RE: HTML or XHTML - why do you use it? from Peter Foti (PeterF) on 2003-01-08 (www-html@w3.org from January 2003)

From: Peter Foti (PeterF) <PeterF@SystolicNetworks.com>
Date: Wed, 8 Jan 2003 12:38:17 -0500
To: "'Ian Hickson'" <ian@hixie.ch>
Cc: "'www-html@w3.org'" <www-html@w3.org>
Message-ID: <A10A983C9DFBD4119F0300104B2EA6B725FF40@ZIPPY>
> > Are there any browsers today that would reject non-valid 
> HTML 4.01?  
> > I don't believe there is.
> 
> I know of one (the validator).


True, but generally a user will not be browsing the web with the validator.
:)


> > > It's not -- XML doesn't have any content model which 
> allows comment-
> > > like markup to be ignored. Don't forget in XML parsers 
> should get the
> > > same result whether or not they parse the DTD (with a few 
> exceptions
> > > related to attributes and entities).
> > 
> > I see.  However, since we are talking about parsing XHTML 
> as HTML, I don't
> > think this matters because the agent will still treat it as 
> an HTML comment.
> 
> Eh?
> 
> The problem is that the following string:
> 
>    <script> <!--
>      work();
>    // --> </script>
> 
> ...will be treated differently depending on whether it is 
> supposed to be
> HTML or whether it is supposed to be XHTML.
> 
> So when a document containing the above has its MIME type changed from
> text/html to application/xhtml+xml, it'll break.

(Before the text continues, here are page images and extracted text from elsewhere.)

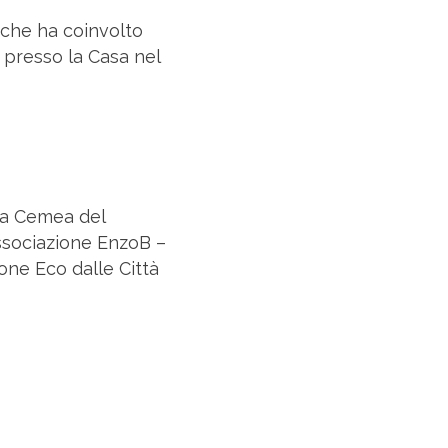
 che ha coinvolto
le presso la Casa nel
iva Cemea del
ssociazione EnzoB –
ne Eco dalle Città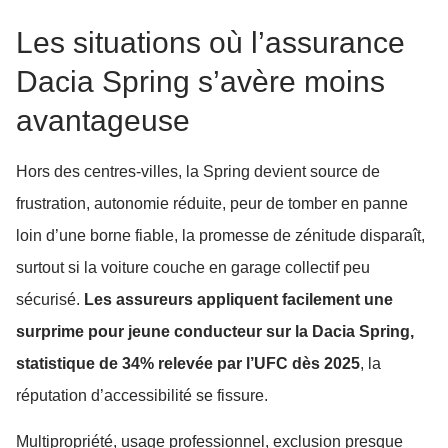
Les situations où l’assurance
Dacia Spring s’avère moins
avantageuse
Hors des centres-villes, la Spring devient source de
frustration, autonomie réduite, peur de tomber en panne
loin d’une borne fiable, la promesse de zénitude disparaît,
surtout si la voiture couche en garage collectif peu
sécurisé.
Les assureurs appliquent facilement une
surprime pour jeune conducteur sur la Dacia Spring,
statistique de 34% relevée par l’UFC dès 2025
, la
réputation d’accessibilité se fissure.
Multipropriété, usage professionnel, exclusion presque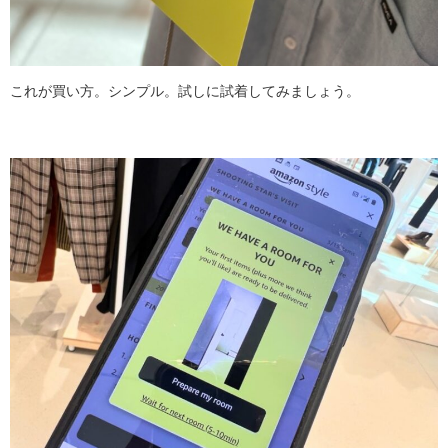
これが買い方。シンプル。試しに試着してみましょう。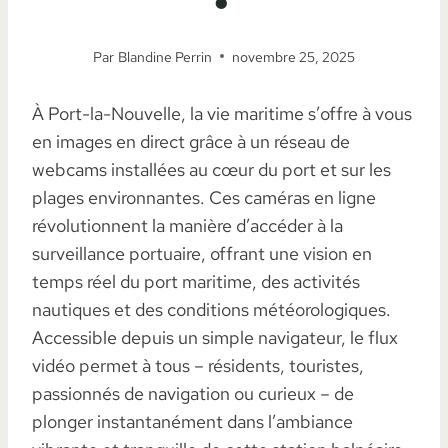
Par
Blandine Perrin
novembre 25, 2025
À Port-la-Nouvelle, la vie maritime s’offre à vous
en images en direct grâce à un réseau de
webcams installées au cœur du port et sur les
plages environnantes. Ces caméras en ligne
révolutionnent la manière d’accéder à la
surveillance portuaire, offrant une vision en
temps réel du port maritime, des activités
nautiques et des conditions météorologiques.
Accessible depuis un simple navigateur, le flux
vidéo permet à tous – résidents, touristes,
passionnés de navigation ou curieux – de
plonger instantanément dans l’ambiance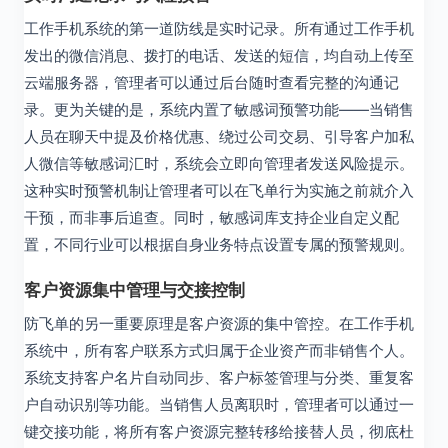
工作手机系统的第一道防线是实时记录。所有通过工作手机
发出的微信消息、拨打的电话、发送的短信，均自动上传至
云端服务器，管理者可以通过后台随时查看完整的沟通记
录。更为关键的是，系统内置了敏感词预警功能——当销售
人员在聊天中提及价格优惠、绕过公司交易、引导客户加私
人微信等敏感词汇时，系统会立即向管理者发送风险提示。
这种实时预警机制让管理者可以在飞单行为实施之前就介入
干预，而非事后追查。同时，敏感词库支持企业自定义配
置，不同行业可以根据自身业务特点设置专属的预警规则。
客户资源集中管理与交接控制
防飞单的另一重要原理是客户资源的集中管控。在工作手机
系统中，所有客户联系方式归属于企业资产而非销售个人。
系统支持客户名片自动同步、客户标签管理与分类、重复客
户自动识别等功能。当销售人员离职时，管理者可以通过一
键交接功能，将所有客户资源完整转移给接替人员，彻底杜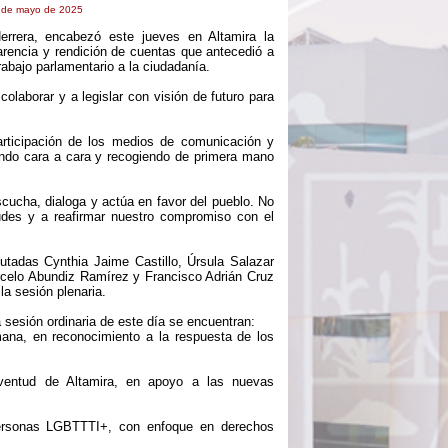
2 de mayo de 2025
errera, encabezó este jueves en Altamira la
arencia y rendición de cuentas que antecedió a
trabajo parlamentario a la ciudadanía.
colaborar y a legislar con visión de futuro para
participación de los medios de comunicación y
ando cara a cara y recogiendo de primera mano
cucha, dialoga y actúa en favor del pueblo. No
udes y a reafirmar nuestro compromiso con el
utadas Cynthia Jaime Castillo, Úrsula Salazar
celo Abundiz Ramírez y Francisco Adrián Cruz
la sesión plenaria.
 sesión ordinaria de este día se encuentran:
ana, en reconocimiento a la respuesta de los
Juventud de Altamira, en apoyo a las nuevas
Personas LGBTTTI+, con enfoque en derechos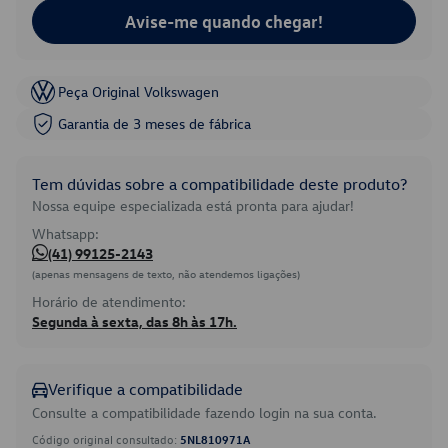
Avise-me quando chegar!
Peça Original Volkswagen
Garantia de 3 meses de fábrica
Tem dúvidas sobre a compatibilidade deste produto?
Nossa equipe especializada está pronta para ajudar!
Whatsapp:
(41) 99125-2143
(apenas mensagens de texto, não atendemos ligações)
Horário de atendimento:
Segunda à sexta, das 8h às 17h.
Verifique a compatibilidade
Consulte a compatibilidade fazendo login na sua conta.
Código original consultado:
5NL810971A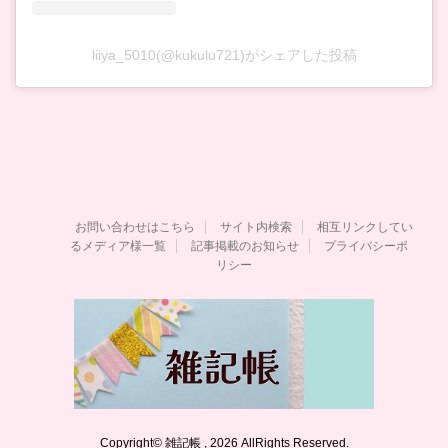
liiya_5010(@kukulu721)がシェアした投稿
お問い合わせはこちら
サイト内検索
相互リンクしてい
るメディア様一覧
記事掲載のお知らせ
プライバシーポ
リシー
Copyright© 雑記帳 , 2026 AllRights Reserved.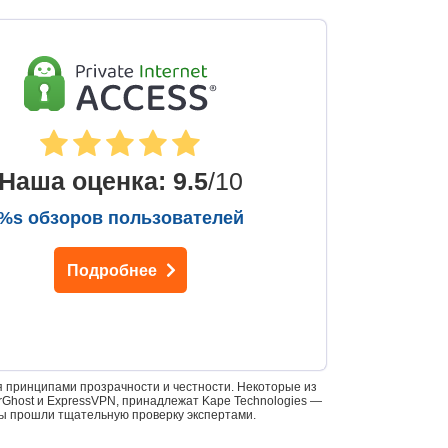
Наша оценка
:
9.5
/10
%s обзоров пользователей
Подробнее
 принципами прозрачности и честности. Некоторые из
yberGhost и ExpressVPN, принадлежат Kape Technologies —
ы прошли тщательную проверку экспертами.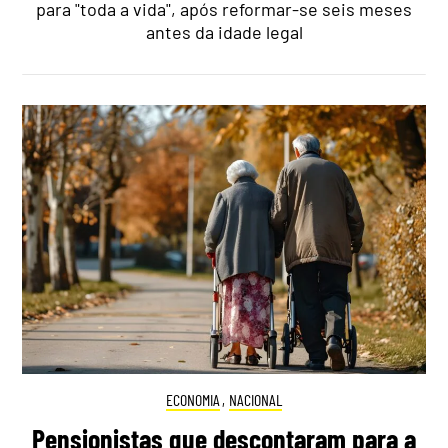
para "toda a vida", após reformar-se seis meses
antes da idade legal
ECONOMIA
,
NACIONAL
Pensionistas que descontaram para a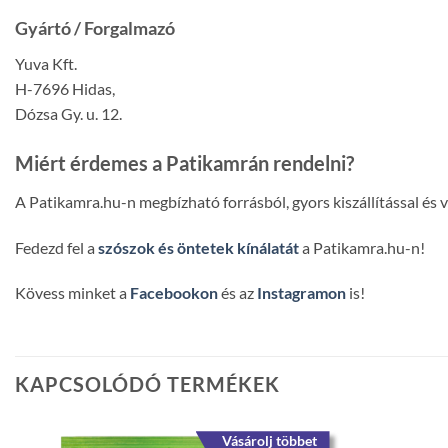
Gyártó / Forgalmazó
Yuva Kft.
H-7696 Hidas,
Dózsa Gy. u. 12.
Miért érdemes a Patikamrán rendelni?
A Patikamra.hu-n megbízható forrásból, gyors kiszállítással és
Fedezd fel a
szószok és öntetek kínálatát
a Patikamra.hu-n!
Kövess minket a
Facebookon
és az
Instagramon
is!
KAPCSOLÓDÓ TERMÉKEK
Vásárolj többet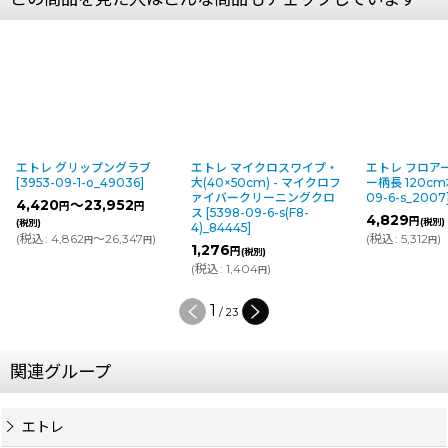
エトレ グリップングラブ
エトレ マイクロスワイプ・
エトレ フロア
[
3953-09-1-o_49036
]
大(40×50cm) - マイクロフ
ー柄長 120c
ァイバークリーニングクロ
09-6-s_2007
4,420
～23,952
円
円
ス
[
5398-09-6-s(F8-
4,829
円
(税別)
(税別)
4)_84445
]
(
税込
:
4,862
～26,347
)
(
税込
:
5,312
)
円
円
円
1,276
円
(税別)
(
税込
:
1,404
)
円
1
/
23
関連グループ
エトレ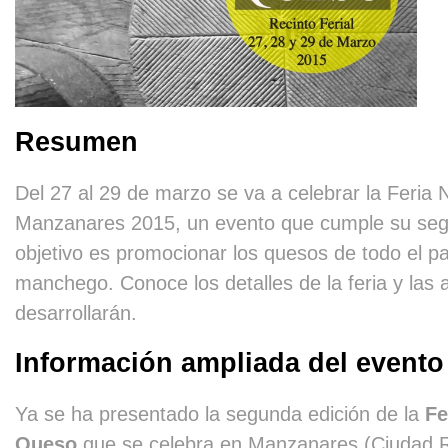
Resumen
Del 27 al 29 de marzo se va a celebrar la Feria
Manzanares 2015, un evento que cumple su seg
objetivo es promocionar los quesos de todo el pa
manchego. Conoce los detalles de la feria y las 
desarrollarán.
Información ampliada del evento
Ya se ha presentado la segunda edición de la
Fe
Queso
que se celebra en Manzanares (Ciudad Re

Once again, this revolves around users switching from text/html to
application/xhtml+xml.  Yes, you are correct, this will cause problems.  Of
course, if those pages are truly meant to be viewed as HTML then changing
the mime type would technically be the wrong thing to do. :)


> > But do any agents support the SHORTTAG feature?
> 
> Emacs/W3, I think. There was talk of implementing it in Mozilla, too.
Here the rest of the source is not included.